April 15, 2007 — A good curl will always bounce back. As such, Curl Corp., a rich Internet application (RIA) pioneer, is looking to bounce back into the consciousness of the North American market with the relaunch of its platform at the Web 2.0 Expo in mid-April.

Being positioned as a platform for business-critical, client/server applications, Curl isn’t just about eliminating page refreshes anymore. The platform, according to vice president of product strategy Richard Treadway, is best suited for applications that must be Web-enabled, require highly complex user interfaces, need support for enterprise-class data sets, and be high-performance and highly secure.

Curl was born out of an MIT content language project begun in 1995 and was an early advocate of what was then being called “the executable Internet.” The company was purchased by the Japanese software company Sumisho in 2000, and it has gained more than 300 customers in Asia for the Curl platform, which consists of the language, a runtime and an IDE.

“AJAX has limitations as a software development medium,” said Bert Halstead, the chief architect who has been with the company since 1998, when it was spun out of MIT. “It runs differently in every browser. [The developer] has no control over the delivery platform.”

Halstead said Curl believes there needs to be a set of features targeting how applications perform, in terms of speed, the size of data sets they can handle, whether you can work with them offline as well as online, and whether or not they scale.

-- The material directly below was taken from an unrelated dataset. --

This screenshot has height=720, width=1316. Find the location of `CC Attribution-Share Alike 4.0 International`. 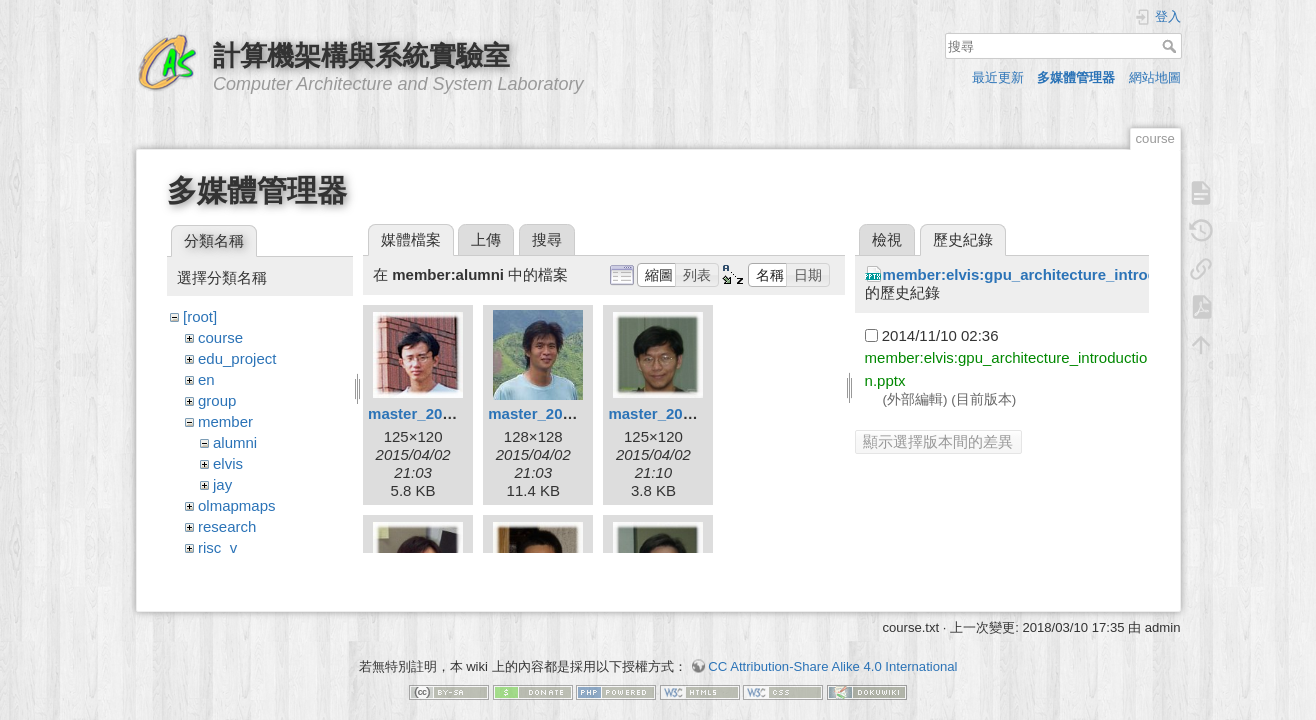 CC Attribution-Share Alike 4.0 International is located at coordinates (832, 649).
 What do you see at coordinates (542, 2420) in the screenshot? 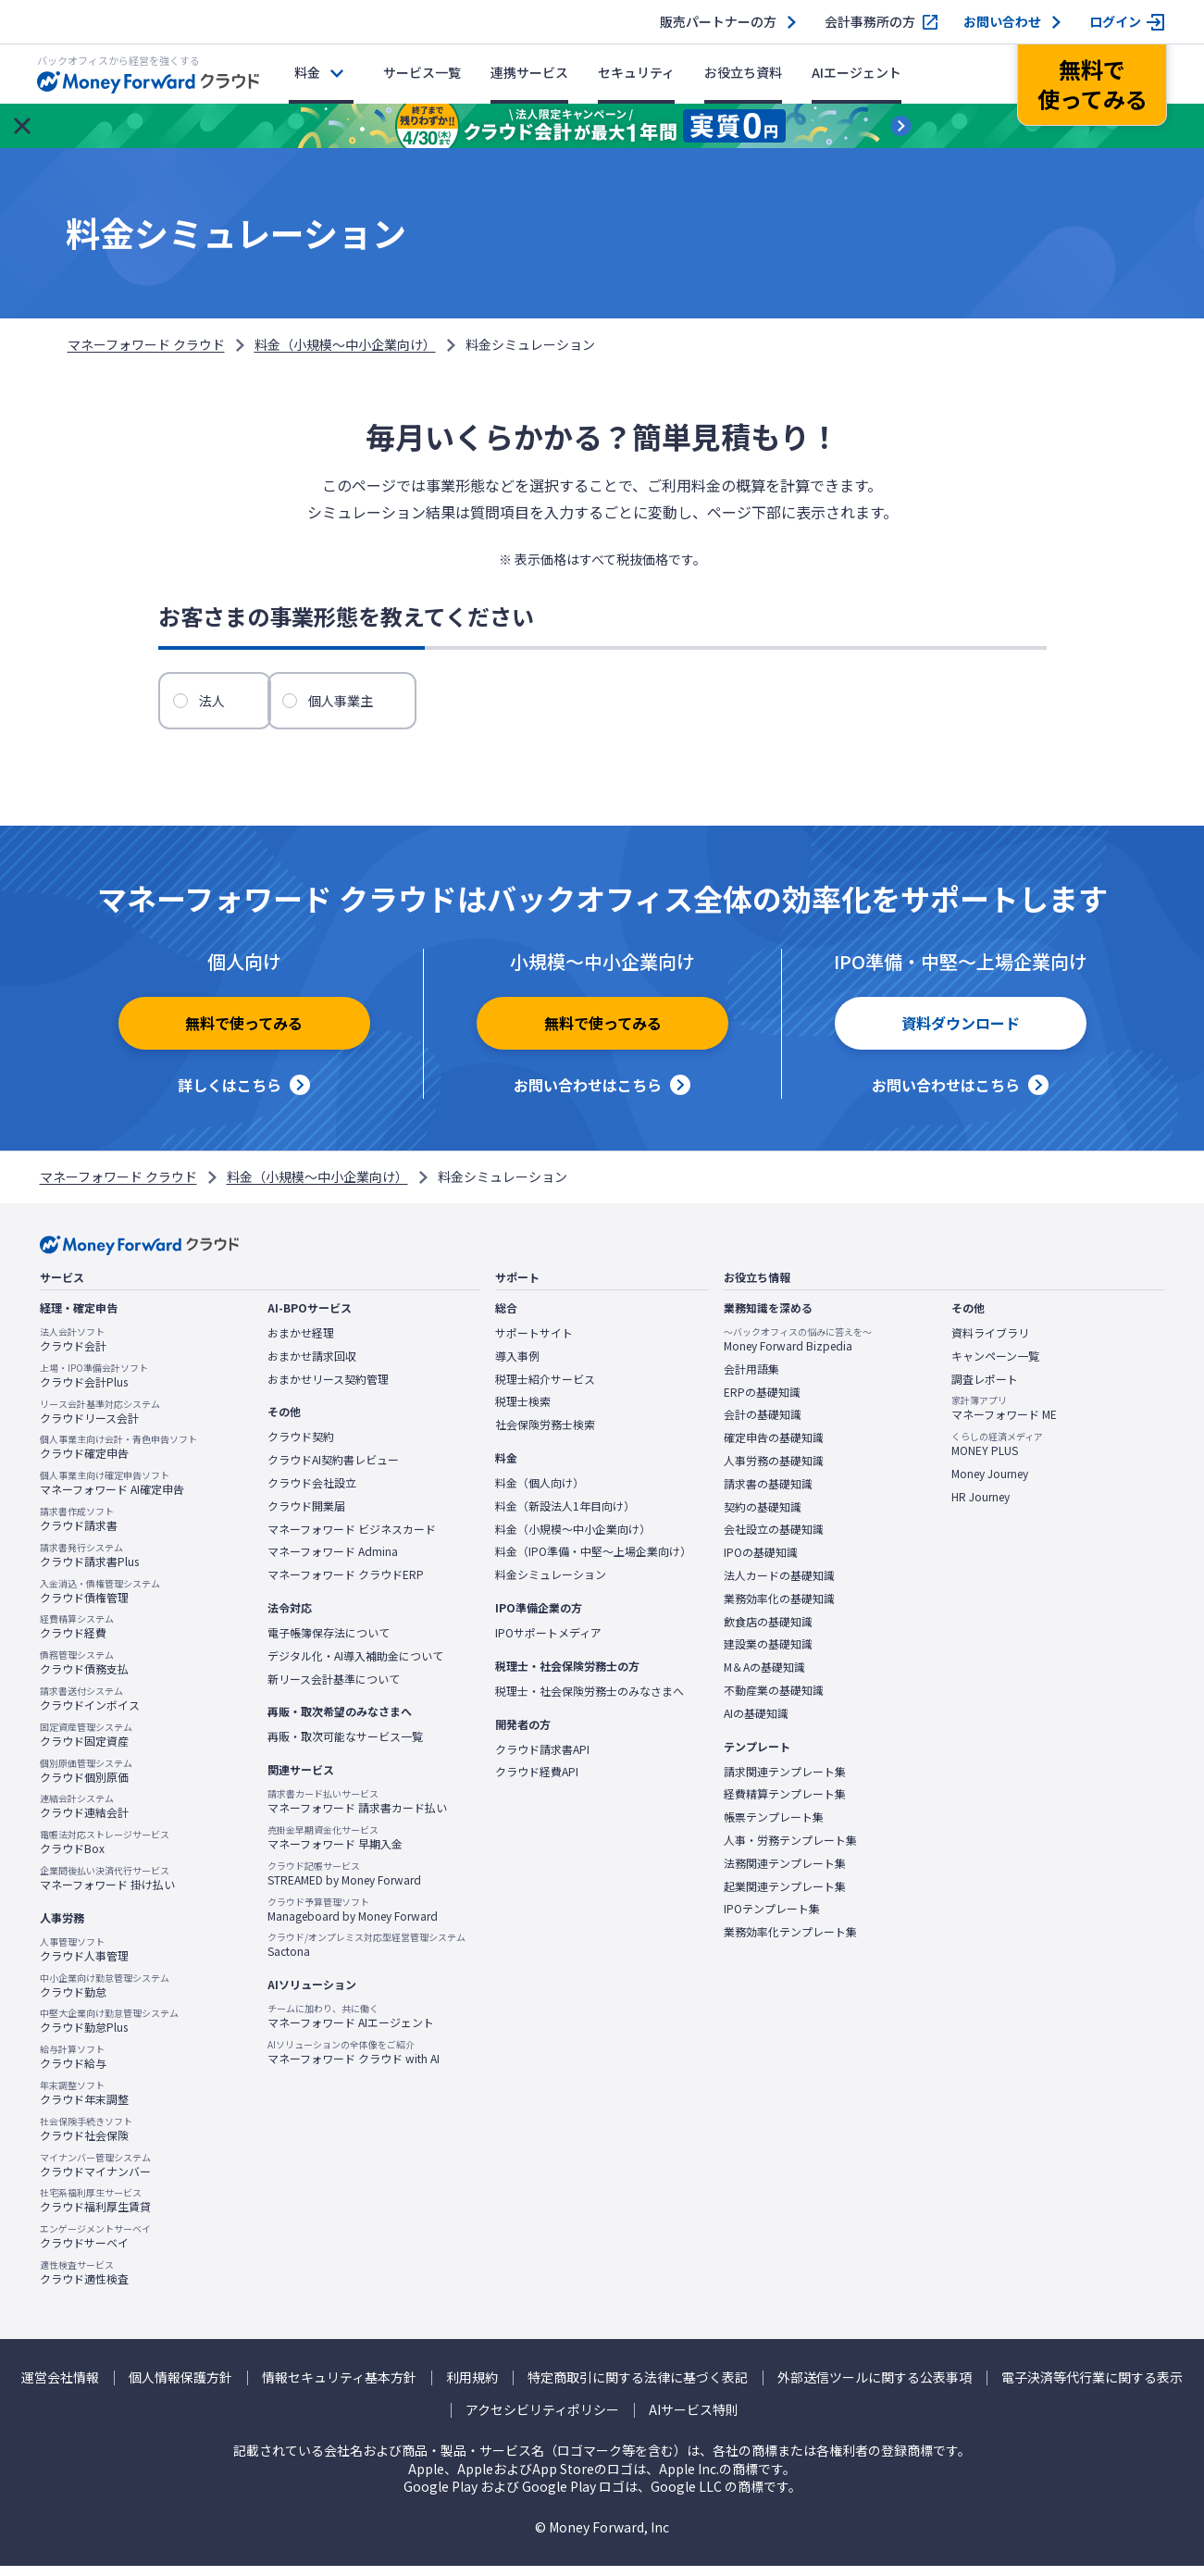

The object-oriented language is a rich one, Halstead said, for work with GUI layouts, markup text and scripting. “People who understand about object-oriented programming have no problem becoming productive in Curl,” he said.

He compared the runtime to Adobe’s Reader or Flash, with thousands of built-in APIs. As to the argument that requiring client software limits who can use the applications and how they can be used, Halstead said, “Enterprises don’t seem to complain about having to implement the runtime.” The IDE, Halstead said, includes a visual layout editor and source code control integration.

Halstead explained that when you click, for example, to launch an EIS application, the server recognizes the application as a Curl app and returns the application to the client, which invokes a Curl plug-in. The runtime compiles the EIS source code into a full EIS application that can exchange data with the server. “This approach economizes the work the server does,” Halstead said. “It’s not rendering pages; it’s just feeding data.” Curl can handle a myriad of protocols, he added.